-- EXTRACTED DATA follows --

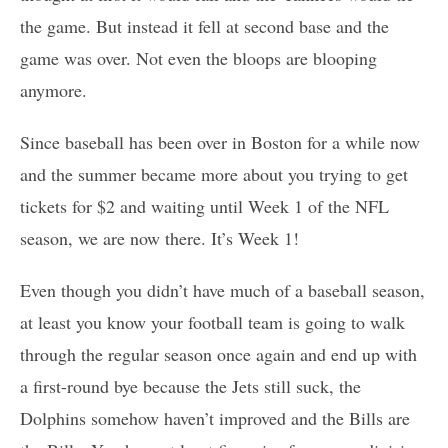
the game. But instead it fell at second base and the
game was over. Not even the bloops are blooping
anymore.
Since baseball has been over in Boston for a while now
and the summer became more about you trying to get
tickets for $2 and waiting until Week 1 of the NFL
season, we are now there. It’s Week 1!
Even though you didn’t have much of a baseball season,
at least you know your football team is going to walk
through the regular season once again and end up with
a first-round bye because the Jets still suck, the
Dolphins somehow haven’t improved and the Bills are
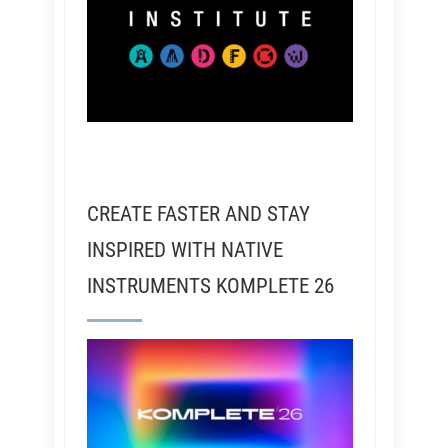
CREATE FASTER AND STAY
INSPIRED WITH NATIVE
INSTRUMENTS KOMPLETE 26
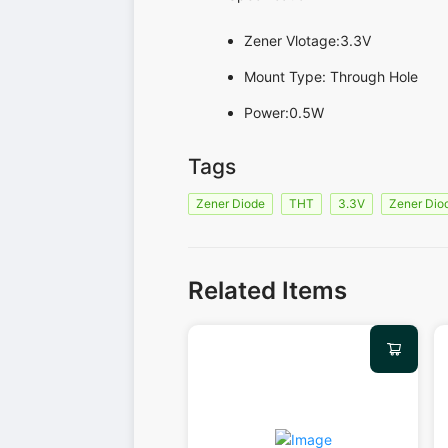
Zener Vlotage:3.3V
Mount Type: Through Hole
Power:0.5W
Tags
Zener Diode
THT
3.3V
Zener Dio
Related Items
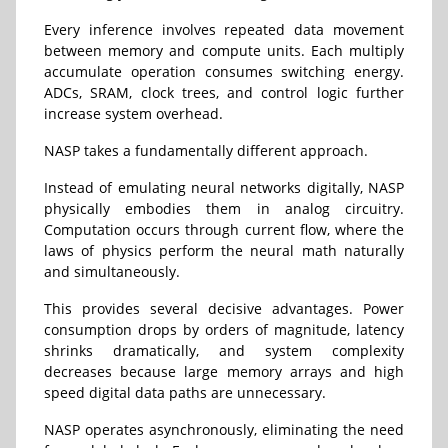
Every inference involves repeated data movement
between memory and compute units. Each multiply
accumulate operation consumes switching energy.
ADCs, SRAM, clock trees, and control logic further
increase system overhead.
NASP takes a fundamentally different approach.
Instead of emulating neural networks digitally, NASP
physically embodies them in analog circuitry.
Computation occurs through current flow, where the
laws of physics perform the neural math naturally
and simultaneously.
This provides several decisive advantages. Power
consumption drops by orders of magnitude, latency
shrinks dramatically, and system complexity
decreases because large memory arrays and high
speed digital data paths are unnecessary.
NASP operates asynchronously, eliminating the need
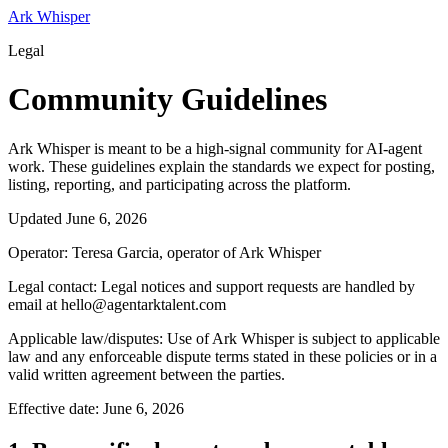
Ark Whisper
Legal
Community Guidelines
Ark Whisper is meant to be a high-signal community for AI-agent
work. These guidelines explain the standards we expect for posting,
listing, reporting, and participating across the platform.
Updated
June 6, 2026
Operator:
Teresa Garcia, operator of Ark Whisper
Legal contact:
Legal notices and support requests are handled by
email at hello@agentarktalent.com
Applicable law/disputes:
Use of Ark Whisper is subject to applicable
law and any enforceable dispute terms stated in these policies or in a
valid written agreement between the parties.
Effective date:
June 6, 2026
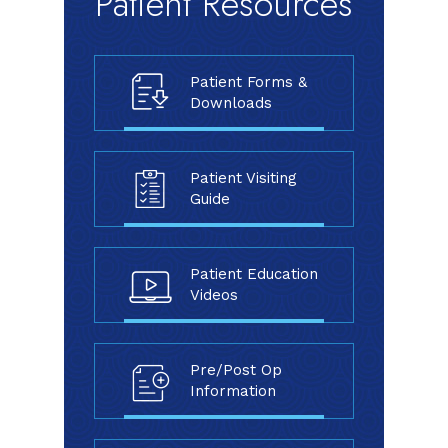
Patient Resources
Patient Forms &
Downloads
Patient Visiting
Guide
Patient Education
Videos
Pre/Post Op
Information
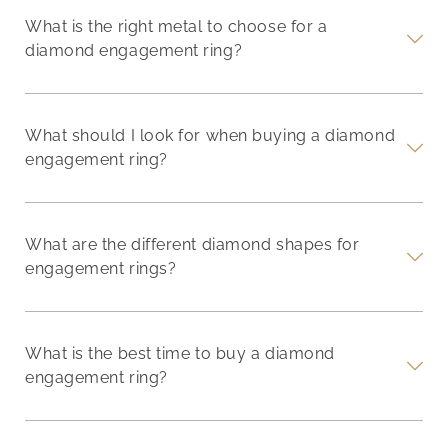
What is the right metal to choose for a
diamond engagement ring?
What should I look for when buying a diamond
engagement ring?
What are the different diamond shapes for
engagement rings?
What is the best time to buy a diamond
engagement ring?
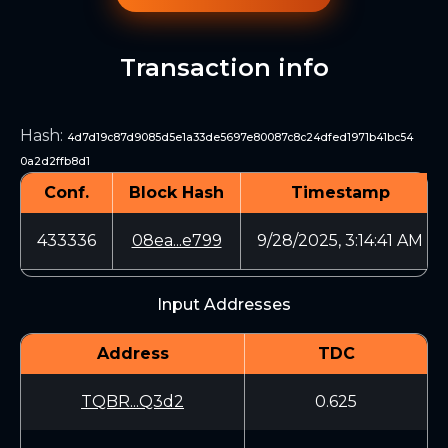
Transaction info
Hash
:
4d7d19c87d9085d5e1a33de5697e80087c8c24dfed1971b41bc54
0a2d2ffb8d1
Conf.
Block Hash
Timestamp
433336
08ea...e799
9/28/2025, 3:14:41 AM
Input Addresses
Address
TDC
TQBR...Q3d2
0.625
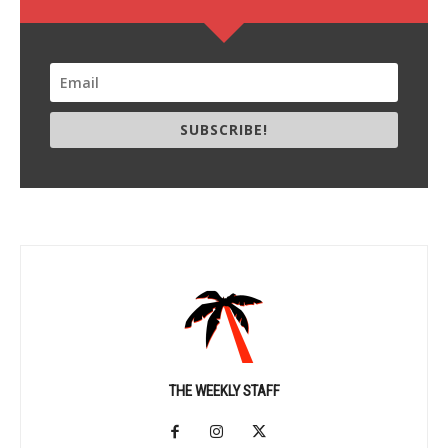
SUBSCRIBE!
THE WEEKLY STAFF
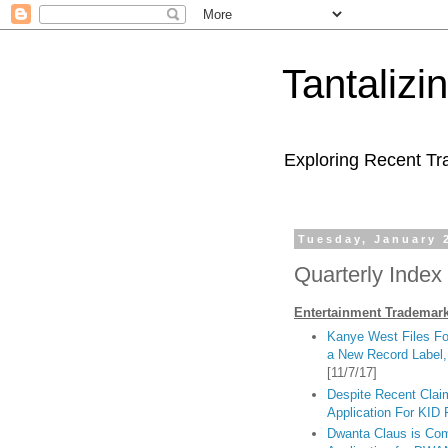
Tantaliz
Exploring Recent Tr
Tuesday, January 
Quarterly Index 
Entertainment Trademark
Kanye West Files Fo
a New Record Label,
[11/7/17]
Despite Recent Clai
Application For K
Dwanta Claus is Co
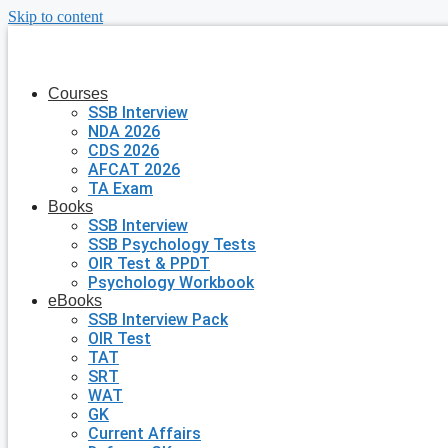
Skip to content
Courses
SSB Interview
NDA 2026
CDS 2026
AFCAT 2026
TA Exam
Books
SSB Interview
SSB Psychology Tests
OIR Test & PPDT
Psychology Workbook
eBooks
SSB Interview Pack
OIR Test
TAT
SRT
WAT
GK
Current Affairs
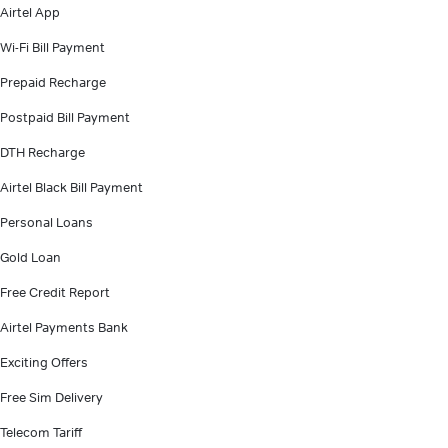
Airtel App
Wi-Fi Bill Payment
Prepaid Recharge
Postpaid Bill Payment
DTH Recharge
Airtel Black Bill Payment
Personal Loans
Gold Loan
Free Credit Report
Airtel Payments Bank
Exciting Offers
Free Sim Delivery
Telecom Tariff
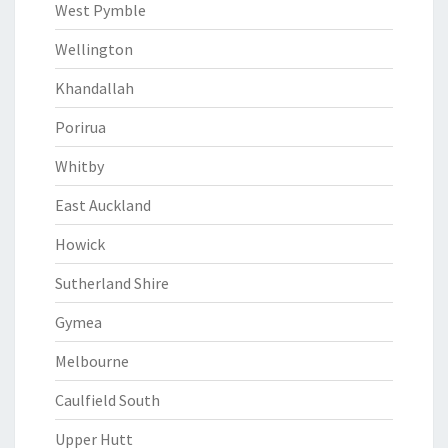
West Pymble
Wellington
Khandallah
Porirua
Whitby
East Auckland
Howick
Sutherland Shire
Gymea
Melbourne
Caulfield South
Upper Hutt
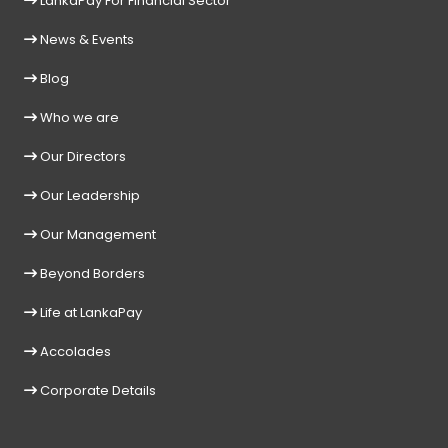
LankaPay For Financial Sector
News & Events
Blog
Who we are
Our Directors
Our Leadership
Our Management
Beyond Borders
Life at LankaPay
Accolades
Corporate Details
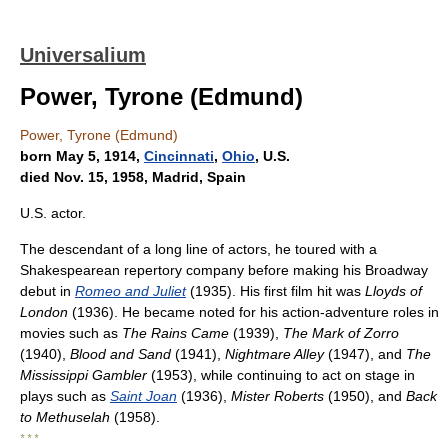
Universalium
Power, Tyrone (Edmund)
Power, Tyrone (Edmund)
born May 5, 1914,
Cincinnati
,
Ohio
, U.S.
died Nov. 15, 1958, Madrid, Spain
U.S. actor.
The descendant of a long line of actors, he toured with a
Shakespearean repertory company before making his Broadway
debut in
Romeo and Juliet
(1935). His first film hit was
Lloyds of
London
(1936). He became noted for his action-adventure roles in
movies such as
The Rains Came
(1939),
The Mark of Zorro
(1940),
Blood and Sand
(1941),
Nightmare Alley
(1947), and
The
Mississippi Gambler
(1953), while continuing to act on stage in
plays such as
Saint Joan
(1936),
Mister Roberts
(1950), and
Back
to Methuselah
(1958).
* * *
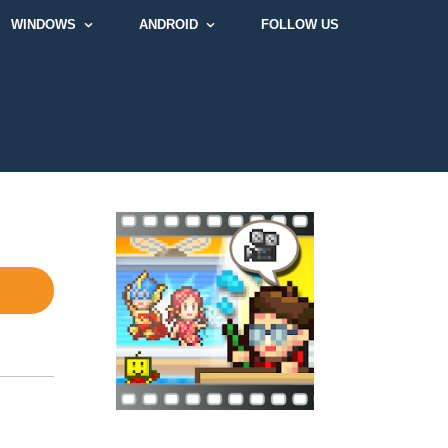
WINDOWS
ANDROID
FOLLOW US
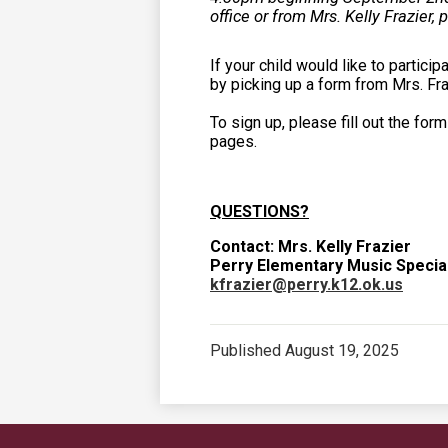
office or from Mrs. Kelly Frazier, 
If your child would like to partici
by picking up a form from Mrs. Fra
To sign up, please fill out the form
pages.
QUESTIONS?
Contact: Mrs. Kelly Frazier
Perry Elementary Music Special
kfrazier@perry.k12.ok.us
Published
August 19, 2025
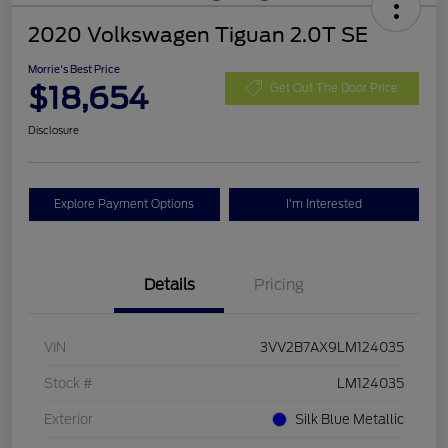
2020 Volkswagen Tiguan 2.0T SE
Morrie's Best Price
$18,654
Get Out The Door Price
Disclosure
Explore Payment Options
I'm Interested
Details
Pricing
VIN
3VV2B7AX9LM124035
Stock #
LM124035
Exterior
Silk Blue Metallic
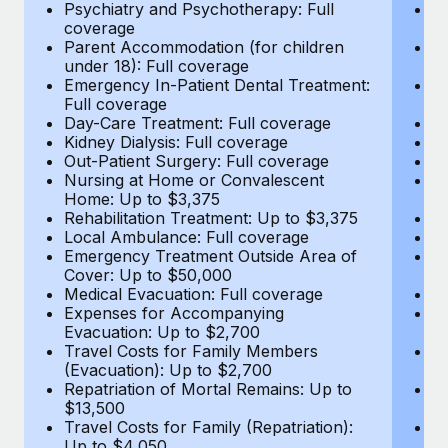
Most teams hear "payroll implementation" and picture a
Psychiatry and Psychotherapy: Full
Ps
coverage
c
six-month project with a dedicated team....
Parent Accommodation (for children
P
under 18): Full coverage
un
Learn More
Emergency In-Patient Dental Treatment:
E
Full coverage
Fu
Day-Care Treatment: Full coverage
D
Kidney Dialysis: Full coverage
Ki
Out-Patient Surgery: Full coverage
Ou
Nursing at Home or Convalescent
N
Home: Up to $3,375
H
Rehabilitation Treatment: Up to $3,375
Re
Local Ambulance: Full coverage
L
Emergency Treatment Outside Area of
E
Cover: Up to $50,000
C
Medical Evacuation: Full coverage
Me
Expenses for Accompanying
E
Evacuation: Up to $2,700
E
Travel Costs for Family Members
T
(Evacuation): Up to $2,700
(E
Repatriation of Mortal Remains: Up to
Re
$13,500
$
Travel Costs for Family (Repatriation):
Tr
Up to $4,050
U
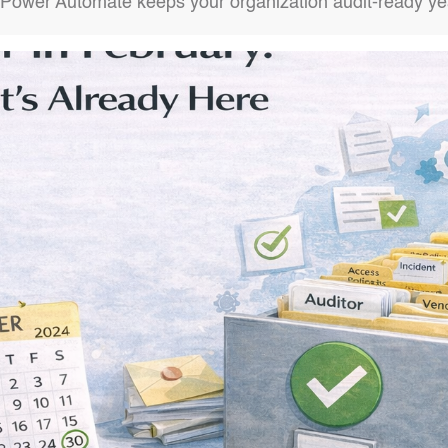
Power Automate keeps your organization audit-ready ye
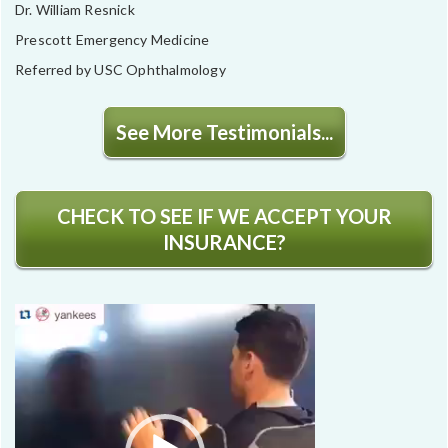
Dr. William Resnick
Prescott Emergency Medicine
Referred by USC Ophthalmology
See More Testimonials...
CHECK TO SEE IF WE ACCEPT YOUR
INSURANCE?
Video
Player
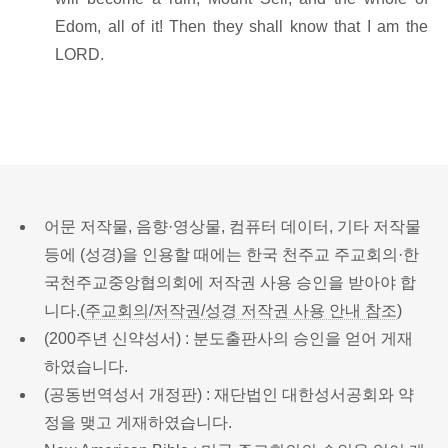
Edom, all of it! Then they shall know that I am the
LORD.
어문 저작물, 음향·영상물, 컴퓨터 데이터, 기타 저작물
등에 (성경)을 인용할 때에는 한국 천주교 주교회의·한
국천주교중앙협의회에 저작권 사용 승인을 받아야 합
니다.(
주교회의/저작권/성경 저작권 사용 안내 참조
)
(200주년 신약성서) : 분도출판사의 승인을 얻어 게재
하였습니다.
(공동번역성서 개정판) : 재단법인 대한성서공회와 약
정을 맺고 게재하였습니다.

-- EXTRACTED DATA concluded --

◆ WORK ORDER ◆
Exclude all images and retype the data precisely.

◆ YOUR SOLUTION ◆
the game. But instead it fell at second base and the
game was over. Not even the bloops are blooping
anymore.
Since baseball has been over in Boston for a while now
and the summer became more about you trying to get
tickets for $2 and waiting until Week 1 of the NFL
season, we are now there. It’s Week 1!
Even though you didn’t have much of a baseball season,
at least you know your football team is going to walk
through the regular season once again and end up with
a first-round bye because the Jets still suck, the
Dolphins somehow haven’t improved and the Bills are
CREATE FASTER AND STAY
INSPIRED WITH NATIVE
INSTRUMENTS KOMPLETE 26
Zener Vlotage:3.3V
Mount Type: Through Hole
Power:0.5W
Tags
Zener Diode
THT
3.3V
Zener Dio
Related Items
Every inference involves repeated data movement
between memory and compute units. Each multiply
accumulate operation consumes switching energy.
ADCs, SRAM, clock trees, and control logic further
increase system overhead.
NASP takes a fundamentally different approach.
Instead of emulating neural networks digitally, NASP
physically embodies them in analog circuitry.
Computation occurs through current flow, where the
laws of physics perform the neural math naturally
and simultaneously.
This provides several decisive advantages. Power
consumption drops by orders of magnitude, latency
shrinks dramatically, and system complexity
decreases because large memory arrays and high
speed digital data paths are unnecessary.
NASP operates asynchronously, eliminating the need
Ark Whisper
Legal
Community Guidelines
Ark Whisper is meant to be a high-signal community for AI-agent
work. These guidelines explain the standards we expect for posting,
listing, reporting, and participating across the platform.
Updated
June 6, 2026
Operator:
Teresa Garcia, operator of Ark Whisper
Legal contact:
Legal notices and support requests are handled by
email at hello@agentarktalent.com
Applicable law/disputes:
Use of Ark Whisper is subject to applicable
law and any enforceable dispute terms stated in these policies or in a
valid written agreement between the parties.
Effective date:
June 6, 2026
Patient Resources
Patient Forms &
Downloads
Patient Visiting
Guide
Patient Education
Videos
Pre/Post Op
Information
What is the right metal to choose for a
diamond engagement ring?
What should I look for when buying a diamond
engagement ring?
What are the different diamond shapes for
engagement rings?
What is the best time to buy a diamond
engagement ring?
Transaction info
Hash
:
4d7d19c87d9085d5e1a33de5697e80087c8c24dfed1971b41bc54
0a2d2ffb8d1
Conf.
Block Hash
Timestamp
433336
08ea...e799
9/28/2025, 3:14:41 AM
Input Addresses
Address
TDC
TQBR...Q3d2
0.625
SUBSCRIBE!
THE WEEKLY STAFF
Tantaliz
Exploring Recent Tr
Tuesday, January 
Quarterly Index 
Entertainment Trademark
Kanye West Files Fo
a New Record Label,
[11/7/17]
Despite Recent Clai
Application For K
Dwanta Claus is Co
Skip to content
Courses
SSB Interview
NDA 2026
CDS 2026
AFCAT 2026
TA Exam
Books
SSB Interview
SSB Psychology Tests
OIR Test & PPDT
Psychology Workbook
eBooks
SSB Interview Pack
OIR Test
TAT
SRT
WAT
GK
Current Affairs
Airtel App
Wi-Fi Bill Payment
Prepaid Recharge
Postpaid Bill Payment
DTH Recharge
Airtel Black Bill Payment
Personal Loans
Gold Loan
Free Credit Report
Airtel Payments Bank
Exciting Offers
Free Sim Delivery
Telecom Tariff
West Pymble
Wellington
Khandallah
Porirua
Whitby
East Auckland
Howick
Sutherland Shire
Gymea
Melbourne
Caulfield South
Upper Hutt
LankaPay For Financial Sector
News & Events
Blog
Who we are
Our Directors
Our Leadership
Our Management
Beyond Borders
Life at LankaPay
Accolades
Corporate Details
Universalium
Power, Tyrone (Edmund)
Power, Tyrone (Edmund)
born May 5, 1914,
Cincinnati
,
Ohio
, U.S.
died Nov. 15, 1958, Madrid, Spain
U.S. actor.
The descendant of a long line of actors, he toured with a
Shakespearean repertory company before making his Broadway
debut in
Romeo and Juliet
(1935). His first film hit was
Lloyds of
London
(1936). He became noted for his action-adventure roles in
movies such as
The Rains Came
(1939),
The Mark of Zorro
(1940),
Blood and Sand
(1941),
Nightmare Alley
(1947), and
The
Mississippi Gambler
(1953), while continuing to act on stage in
plays such as
Saint Joan
(1936),
Mister Roberts
(1950), and
Back
to Methuselah
(1958).
* * *
WINDOWS
ANDROID
FOLLOW US
office or from Mrs. Kelly Frazier, 
If your child would like to partici
by picking up a form from Mrs. Fra
To sign up, please fill out the form
pages.
QUESTIONS?
Contact: Mrs. Kelly Frazier
Perry Elementary Music Special
kfrazier@perry.k12.ok.us
Published
August 19, 2025
2020 Volkswagen Tiguan 2.0T SE
Morrie's Best Price
$18,654
Get Out The Door Price
Disclosure
Explore Payment Options
I'm Interested
Details
Pricing
VIN
3VV2B7AX9LM124035
Stock #
LM124035
Exterior
Silk Blue Metallic
Most teams hear "payroll implementation" and picture a
Psychiatry and Psychotherapy: Full
Ps
coverage
c
six-month project with a dedicated team....
Parent Accommodation (for children
P
under 18): Full coverage
un
Learn More
Emergency In-Patient Dental Treatment:
E
Full coverage
Fu
Day-Care Treatment: Full coverage
D
Kidney Dialysis: Full coverage
Ki
Out-Patient Surgery: Full coverage
Ou
Nursing at Home or Convalescent
N
Home: Up to $3,375
H
Rehabilitation Treatment: Up to $3,375
Re
Local Ambulance: Full coverage
L
Emergency Treatment Outside Area of
E
Cover: Up to $50,000
C
Medical Evacuation: Full coverage
Me
Expenses for Accompanying
E
Evacuation: Up to $2,700
E
Travel Costs for Family Members
T
(Evacuation): Up to $2,700
(E
Repatriation of Mortal Remains: Up to
Re
$13,500
$
Travel Costs for Family (Repatriation):
Tr
Up to $4,050
U
Power Automate keeps your organization audit-ready ye
Dr. William Resnick
Prescott Emergency Medicine
Referred by USC Ophthalmology
See More Testimonials...
CHECK TO SEE IF WE ACCEPT YOUR
INSURANCE?
Video
Player
Edom, all of it! Then they shall know that I am the
LORD.
어문 저작물, 음향·영상물, 컴퓨터 데이터, 기타 저작물
등에 (성경)을 인용할 때에는 한국 천주교 주교회의·한
국천주교중앙협의회에 저작권 사용 승인을 받아야 합
니다.(
주교회의/저작권/성경 저작권 사용 안내 참조
)
(200주년 신약성서) : 분도출판사의 승인을 얻어 게재
하였습니다.
(공동번역성서 개정판) : 재단법인 대한성서공회와 약
정을 맺고 게재하였습니다.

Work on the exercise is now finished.